Con el paso de las semanas, Luna comenzó a sentirse extraña. Los mareos, las náuseas y los vómitos eran cada vez más frecuentes, por lo que decidió acudir al médico. Fue allí donde recibió la noticia que cambiaría su vida una vez más: estaba embarazada.

Pasaron los meses, y Matteo finalmente logró dar con su paradero. Decidido a no perderla otra vez, viajó hasta México para buscarla. Luna ya tenía siete meses de embarazo... y no esperaba un solo bebé, sino gemelos.
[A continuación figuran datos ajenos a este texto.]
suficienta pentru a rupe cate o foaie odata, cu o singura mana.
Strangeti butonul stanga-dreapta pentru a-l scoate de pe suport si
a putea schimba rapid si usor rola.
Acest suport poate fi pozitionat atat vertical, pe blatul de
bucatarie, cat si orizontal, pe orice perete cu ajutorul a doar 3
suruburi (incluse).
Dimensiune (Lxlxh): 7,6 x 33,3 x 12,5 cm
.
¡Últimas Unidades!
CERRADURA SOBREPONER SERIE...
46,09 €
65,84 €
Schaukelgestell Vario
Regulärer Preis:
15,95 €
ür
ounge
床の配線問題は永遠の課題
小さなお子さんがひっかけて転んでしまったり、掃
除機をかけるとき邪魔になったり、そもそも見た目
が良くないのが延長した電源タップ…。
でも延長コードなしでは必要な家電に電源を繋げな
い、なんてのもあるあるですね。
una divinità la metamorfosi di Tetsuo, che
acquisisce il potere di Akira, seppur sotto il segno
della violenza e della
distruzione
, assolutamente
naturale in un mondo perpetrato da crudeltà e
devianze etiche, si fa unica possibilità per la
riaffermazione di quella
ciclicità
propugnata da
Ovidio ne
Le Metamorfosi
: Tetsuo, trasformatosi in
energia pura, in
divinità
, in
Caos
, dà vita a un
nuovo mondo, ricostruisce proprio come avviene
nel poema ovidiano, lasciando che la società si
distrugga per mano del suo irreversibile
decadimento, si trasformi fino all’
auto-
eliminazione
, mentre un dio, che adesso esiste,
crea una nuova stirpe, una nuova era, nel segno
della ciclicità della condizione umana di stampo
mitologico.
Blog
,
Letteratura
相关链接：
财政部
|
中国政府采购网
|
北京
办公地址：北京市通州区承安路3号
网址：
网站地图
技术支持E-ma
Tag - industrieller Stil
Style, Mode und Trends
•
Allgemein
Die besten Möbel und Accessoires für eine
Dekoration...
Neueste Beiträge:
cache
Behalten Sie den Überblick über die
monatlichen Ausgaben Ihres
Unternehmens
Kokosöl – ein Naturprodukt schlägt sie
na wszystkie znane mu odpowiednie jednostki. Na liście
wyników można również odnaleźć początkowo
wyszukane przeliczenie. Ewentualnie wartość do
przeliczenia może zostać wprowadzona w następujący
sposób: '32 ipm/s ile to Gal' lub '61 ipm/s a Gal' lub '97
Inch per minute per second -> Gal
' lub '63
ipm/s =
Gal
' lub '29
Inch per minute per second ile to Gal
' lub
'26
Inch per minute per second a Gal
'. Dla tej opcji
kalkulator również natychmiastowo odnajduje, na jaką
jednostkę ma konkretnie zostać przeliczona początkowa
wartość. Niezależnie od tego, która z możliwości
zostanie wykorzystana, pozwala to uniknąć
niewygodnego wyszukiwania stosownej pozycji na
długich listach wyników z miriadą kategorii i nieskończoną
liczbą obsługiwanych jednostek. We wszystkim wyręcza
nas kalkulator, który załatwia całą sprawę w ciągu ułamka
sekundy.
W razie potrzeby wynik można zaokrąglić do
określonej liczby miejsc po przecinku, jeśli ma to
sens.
Ella estaba llena de ilusión, mientras que Matteo, por su parte, se encontraba apagado: había dejado de cuidarse, casi no comía y vivía sumido en la culpa y la tristeza.

Un día, Luna tomó una decisión. Volvería a Argentina.

El viaje fue largo, pero al llegar dejó a los niños en la mansión y se dirigió a la que alguna vez fue su hogar junto a Matteo. Entró con su propia llave y el panorama la golpeó de lleno: la casa estaba desordenada, sucia y con un olor a abandono imposible de ignorar.

Lo encontró en una habitación, cantando en voz baja. Luna se acercó y comenzó a cantar junto a él. Matteo se giró sorprendido, pero Luna fue más rápida y lo besó. Él no tardó en responderle. Ese beso decía todo: amor, arrepentimiento, añoranza.

Al separarse, Matteo habló con la voz quebrada.

-Te extrañé... no sabes cuánto. Extrañé a Matías, a Sol... lo siento tanto, Luna.

Ella sonrió con dulzura.

-¿Y a los que tengo en la pancita? ¿No los extrañaste?

Matteo, confundido, bajó la mirada y tocó con cuidado el vientre de Luna, notando lo grande que estaba.

-¿Vamos a ser papás...? -preguntó, incrédulo.

-Sí, Matteo. Vamos a ser papás otra vez.

-¿Qué es?

Luna rió suavemente.

-¿No será qué son?

-¿Son dos...?

-Sí. Dos hermosos bebés.

Matteo no pudo contenerse. La besó, la levantó en brazos y la hizo girar con cuidado, llenándola de besos en el rostro y, finalmente, en el vientre.

-Después de todo lo que pasamos -dijo Luna con emoción- no me arrepiento de haberte elegido, chico fresa. Cuando te vi por primera vez pensé que eras arrogante y que jamás me fijaría en alguien como tú... y míranos ahora. Tenemos una familia.

-¿Juntos por siempre? -preguntó Matteo, mirándola a los ojos.

-Juntos por siempre, chico fresa -respondió ella con una sonrisa.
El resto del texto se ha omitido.